**TASK ITEM**
Would you return each record that follows word for word, without its pictures?
─── DATA FOR ANALYSIS
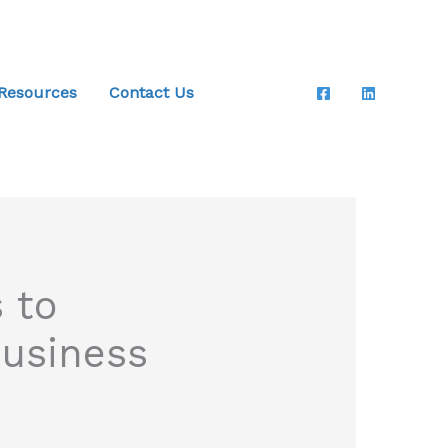
 Resources
Contact Us
 to
Business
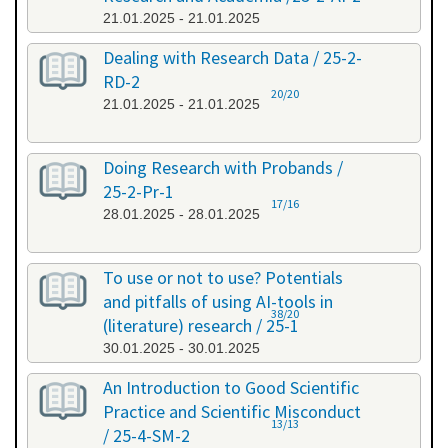
21.01.2025 - 21.01.2025
Dealing with Research Data / 25-2-
RD-2
20/20
21.01.2025 - 21.01.2025
Doing Research with Probands /
25-2-Pr-1
17/16
28.01.2025 - 28.01.2025
To use or not to use? Potentials
and pitfalls of using AI-tools in
38/20
(literature) research / 25-1
30.01.2025 - 30.01.2025
An Introduction to Good Scientific
Practice and Scientific Misconduct
13/13
/ 25-4-SM-2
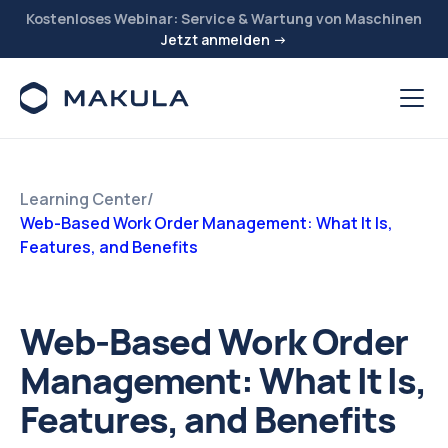
Kostenloses Webinar: Service & Wartung von Maschinen
Jetzt anmelden →
Learning Center
/
Web-Based Work Order Management: What It Is,
Features, and Benefits
Web-Based Work Order
Management: What It Is,
Features, and Benefits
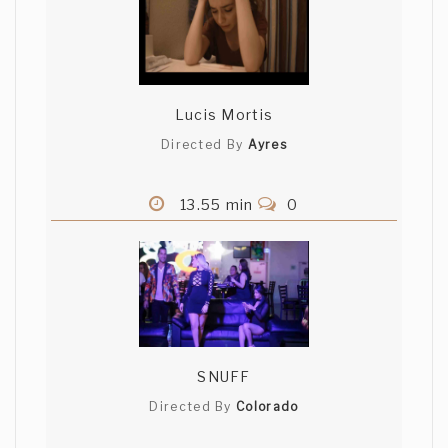
Lucis Mortis
Directed By
Ayres
13.55 min
0
SNUFF
Directed By
Colorado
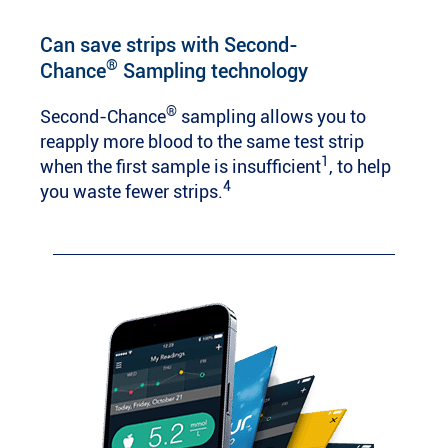
Can save strips with Second-
®
Chance
Sampling technology
®
Second-Chance
sampling allows you to
reapply more blood to the same test strip
1
when the first sample is insufficient
, to help
4
you waste fewer strips.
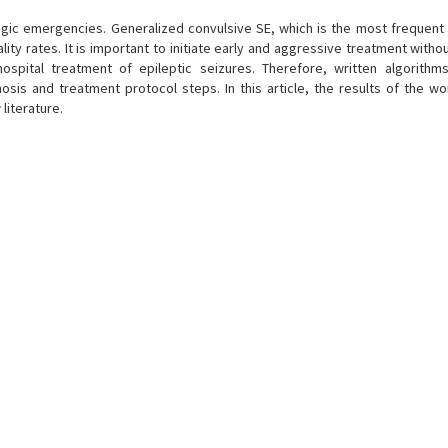
ogic emergencies. Generalized convulsive SE, which is the most frequent 
ty rates. It is important to initiate early and aggressive treatment withou
spital treatment of epileptic seizures. Therefore, written algorithms
gnosis and treatment protocol steps. In this article, the results of the w
literature.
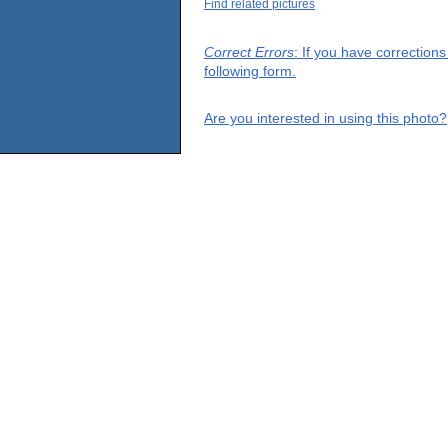
Find related pictures
Correct Errors
: If you have correction
following form.
Are you interested in using this photo?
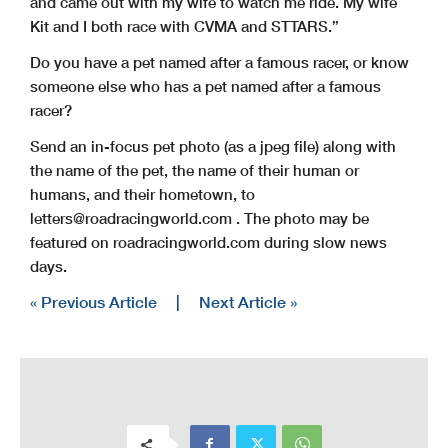
and came out with my wife to watch me ride. My wife
Kit and I both race with CVMA and STTARS.”
Do you have a pet named after a famous racer, or know
someone else who has a pet named after a famous
racer?
Send an in-focus pet photo (as a jpeg file) along with
the name of the pet, the name of their human or
humans, and their hometown, to
letters@roadracingworld.com
. The photo may be
featured on roadracingworld.com during slow news
days.
« Previous Article
|
Next Article »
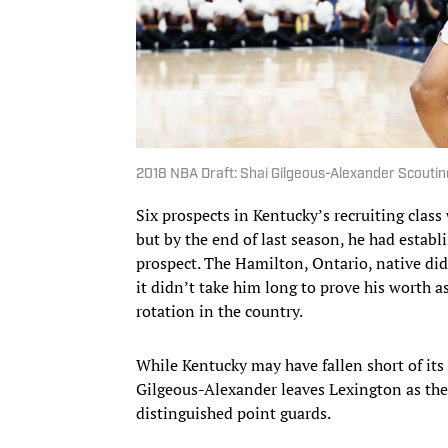
2018 NBA Draft: Shai Gilgeous-Alexander Scoutin
Six prospects in Kentucky’s recruiting clas
but by the end of last season, he had establ
prospect. The Hamilton, Ontario, native didn
it didn’t take him long to prove his worth 
rotation in the country.
While Kentucky may have fallen short of it
Gilgeous-Alexander leaves Lexington as the 
distinguished point guards.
──────
**WRITTEN SOLUTION**
 Resources
Contact Us
 to
Business
21.01.2025 - 21.01.2025
Dealing with Research Data / 25-2-
RD-2
20/20
21.01.2025 - 21.01.2025
Doing Research with Probands /
25-2-Pr-1
17/16
28.01.2025 - 28.01.2025
To use or not to use? Potentials
and pitfalls of using AI-tools in
38/20
(literature) research / 25-1
30.01.2025 - 30.01.2025
An Introduction to Good Scientific
Practice and Scientific Misconduct
13/13
/ 25-4-SM-2
Kostenloses Webinar: Service & Wartung von Maschinen
Jetzt anmelden →
Learning Center
/
Web-Based Work Order Management: What It Is,
Features, and Benefits
Web-Based Work Order
Management: What It Is,
Features, and Benefits
Lucis Mortis
Directed By
Ayres
13.55 min
0
SNUFF
Directed By
Colorado
Can save strips with Second-
®
Chance
Sampling technology
®
Second-Chance
sampling allows you to
reapply more blood to the same test strip
1
when the first sample is insufficient
, to help
4
you waste fewer strips.
ogic emergencies. Generalized convulsive SE, which is the most frequent 
ty rates. It is important to initiate early and aggressive treatment withou
spital treatment of epileptic seizures. Therefore, written algorithms
gnosis and treatment protocol steps. In this article, the results of the w
literature.
Find related pictures
Correct Errors
: If you have correction
following form.
Are you interested in using this photo?
and came out with my wife to watch me ride. My wife
Kit and I both race with CVMA and STTARS.”
Do you have a pet named after a famous racer, or know
someone else who has a pet named after a famous
racer?
Send an in-focus pet photo (as a jpeg file) along with
the name of the pet, the name of their human or
humans, and their hometown, to
letters@roadracingworld.com
. The photo may be
featured on roadracingworld.com during slow news
days.
« Previous Article
|
Next Article »
2018 NBA Draft: Shai Gilgeous-Alexander Scoutin
Six prospects in Kentucky’s recruiting clas
but by the end of last season, he had establ
prospect. The Hamilton, Ontario, native didn
it didn’t take him long to prove his worth 
rotation in the country.
While Kentucky may have fallen short of it
Gilgeous-Alexander leaves Lexington as the 
distinguished point guards.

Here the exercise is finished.